The individuals jailed include the Chief and four Councilors of the (KI) First Nation. One of them, a woman, is separately incarcerated at the Thunder Bay District jail.
KI First Nation continues to recognize its Chief and Councilors as leaders in exile and as prisoners of conscience. It has also declared that a 2001 community declared moratorium on exploration and development will continue to be enforced in KI traditional territory, pending resolution of a treaty land entitlement claim and fulfillment of the Government of Ontario’s legal obligation to consult and accommodate.
Take action NOW!
- Write today to the Premier of Ontario, demanding the release of the jailed First Nation Chief and Councilors and a halt to mining exploration in KI First Nation lands. Please cc Lynda Yanz at MSN so that we can pass on copies of your letters to KI First Nation leaders: [email protected]. You’ll find a sample letter at the end of this e-mail.

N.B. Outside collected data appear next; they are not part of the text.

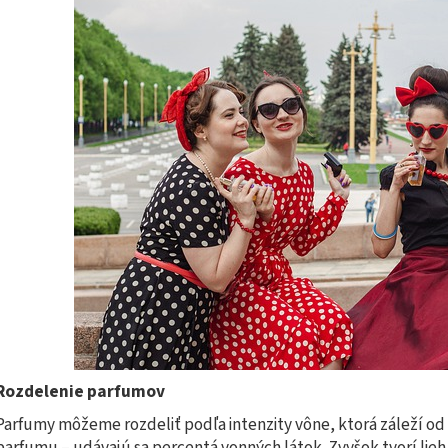
Rozdelenie parfumov
Parfumy môžeme rozdeliť podľa intenzity vône, ktorá záleží od
parfumu – udávajú sa percentá vonných látok. Zvyšok tvorí lieh 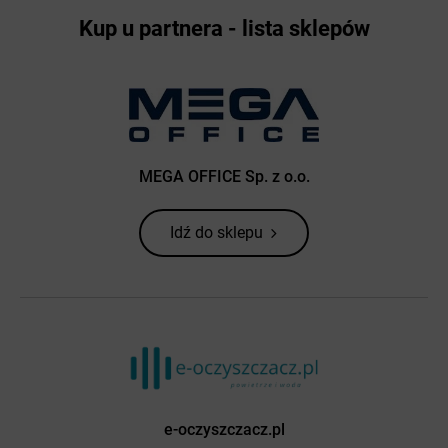
Kup u partnera - lista sklepów
MEGA OFFICE Sp. z o.o.
Idź do sklepu
e-oczyszczacz.pl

You can also write letters of support to the jailed leaders. Here are the names and addresses where you can send individual letters of solidarity and encouragement. Chief Donny Morris, Deputy Chief Jack McKay, Councillor Samuel McKay, Councillor Darryl Sainnawap, Bruce Sakakeep, Lands & Environment Director:
C/O Thunder Bay Correctional Centre, Highway 61 South, PO Box 1900, Thunder Bay ON, P7C 4Y4
Head Councillor Cecilia Begg, is being held separately at Thunder Bay District Jail:
Cecilia Begg, C/O Thunder Bay District Jail, 285 McDougall St S, Thunder Bay, ON P7A 2K6
Sample Letter to Dalton McGuinty, Premer of Ontario
E-mail to: [email protected]
Dalton McGuinty, Premier of Ontario
Dear Premier McGuinty;
I am writing regarding the incarceration of Kitchenuhmaykoosib Inninuwug (KI)
First Nation Chief Donny Morris, Council members Samuel McKay, Jack McKay,
Darryl Sainnawap Cecilia Begg, and community member Bruce Sakakeep.
They have recently been convicted of civil contempt charges and jailed for
6 months for peacefully opposing mineral exploration on their traditional
I understand that Ontario continues to grant exploration permits to mining
companies without fulfilling its legal obligation to consult with and
accommodate Aboriginal peoples. It is disgraceful that these six people
are serving time for upholding their community’s rights while Ontario
continues to flout the law.
I ask that the Province change its antiquated Mining Act to ensure real
consultation and accommodation of aboriginal rights before granting mineral
leases. I also ask that the Ontario Government take action to release the
six KI First Nation prisoners of conscience currently being punished for
protecting their lands and community.